Open Learneducn opened 3 months ago
Hello, excuse me. When I run the inference and training scripts, I specified the CUDA ID, but it always defaulted to on CUDA=0. How to solve this?
Hello, excuse me. When I ran the inference and training scripts, I specified the CUDA ID, but it always defaulted to cuda=0. How should I solve this? In short, an error was reported: torch.distributed.elastic .mutiprocessing.errors.ChildFailedError:torch.distributed.elastic.mutiprocessing.errors.ChildFailedError
Have you solved it? I think this may relate to a local problem with your GPU config.
I believe there is a straightforward implementation for multi-GPU support. You can wrap the existing script with an outer script that handles the splitting of the test set and passes the GPU IDs accordingly. This approach is similar to what FunASR did previously.

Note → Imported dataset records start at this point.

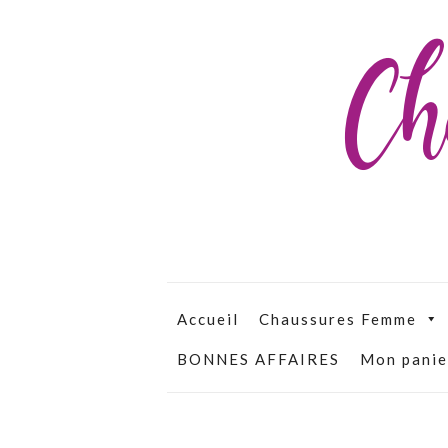
Ch
Accueil
Chaussures Femme
BONNES AFFAIRES
Mon panie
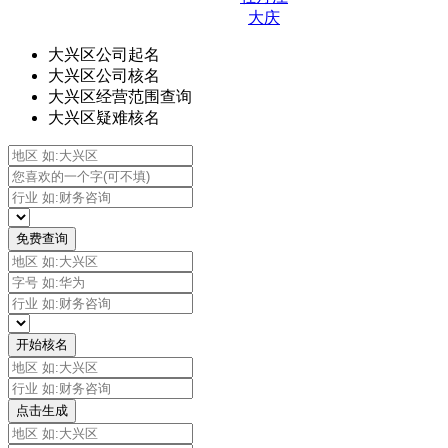
大庆
大兴区公司起名
大兴区公司核名
大兴区经营范围查询
大兴区疑难核名
免费查询
开始核名
点击生成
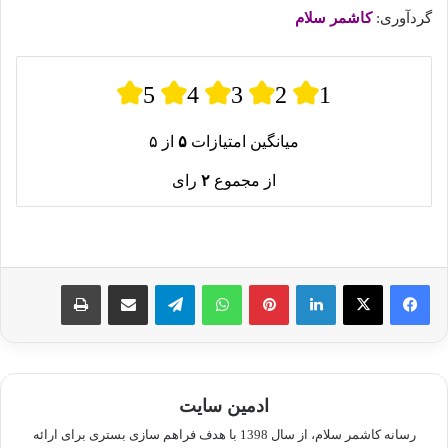
گردآوری:
کاشمر سلام
5
4
3
2
1
میانگین امتیازات
۵
از ۵
از مجموع
۲
رای
لینکدین
پینترست
واتس آپ
تلگرام
اشتراک گذاری از طریق ایمیل
چاپ
ادمین سایت
رسانه کاشمر سلام، از سال 1398 با هدف فراهم سازی بستری برای ارائه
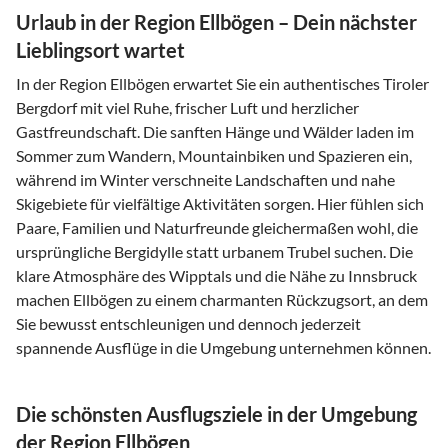
Urlaub in der Region Ellbögen – Dein nächster
Lieblingsort wartet
In der Region Ellbögen erwartet Sie ein authentisches Tiroler
Bergdorf mit viel Ruhe, frischer Luft und herzlicher
Gastfreundschaft. Die sanften Hänge und Wälder laden im
Sommer zum Wandern, Mountainbiken und Spazieren ein,
während im Winter verschneite Landschaften und nahe
Skigebiete für vielfältige Aktivitäten sorgen. Hier fühlen sich
Paare, Familien und Naturfreunde gleichermaßen wohl, die
ursprüngliche Bergidylle statt urbanem Trubel suchen. Die
klare Atmosphäre des Wipptals und die Nähe zu Innsbruck
machen Ellbögen zu einem charmanten Rückzugsort, an dem
Sie bewusst entschleunigen und dennoch jederzeit
spannende Ausflüge in die Umgebung unternehmen können.
Die schönsten Ausflugsziele in der Umgebung
der Region Ellbögen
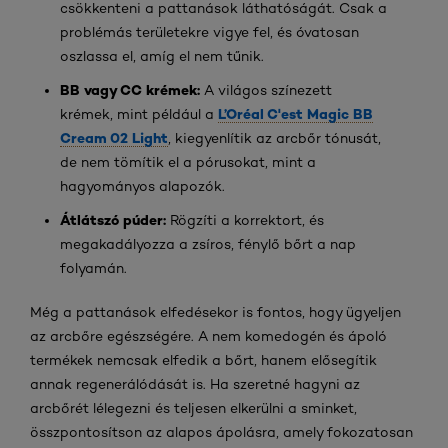
csökkenteni a pattanások láthatóságát. Csak a
problémás területekre vigye fel, és óvatosan
oszlassa el, amíg el nem tűnik.
BB vagy CC krémek:
A világos színezett
L’Oréal C'est Magic BB
krémek, mint például a
Cream 02 Light
, kiegyenlítik az arcbőr tónusát,
de nem tömítik el a pórusokat, mint a
hagyományos alapozók.
Átlátszó púder:
Rögzíti a korrektort, és
megakadályozza a zsíros, fénylő bőrt a nap
folyamán.
Még a pattanások elfedésekor is fontos, hogy ügyeljen
az arcbőre egészségére. A nem komedogén és ápoló
termékek nemcsak elfedik a bőrt, hanem elősegítik
annak regenerálódását is. Ha szeretné hagyni az
arcbőrét lélegezni és teljesen elkerülni a sminket,
összpontosítson az alapos ápolásra, amely fokozatosan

我相信多 GPU 支持有一个简单的实现。您可以使用外部脚本包装现有脚本,该脚本处理测试集的拆分并相应地传递 GPU ID。这种方法类似于 FunASR 之前所做的。 Thank you very much. The problem about specifying a certain card for testing has been solved. I have encountered another problem now. I directly used the SLAM framework to fine-tune the inference results. Why haven’t I directly used the whisper open source model to test the results?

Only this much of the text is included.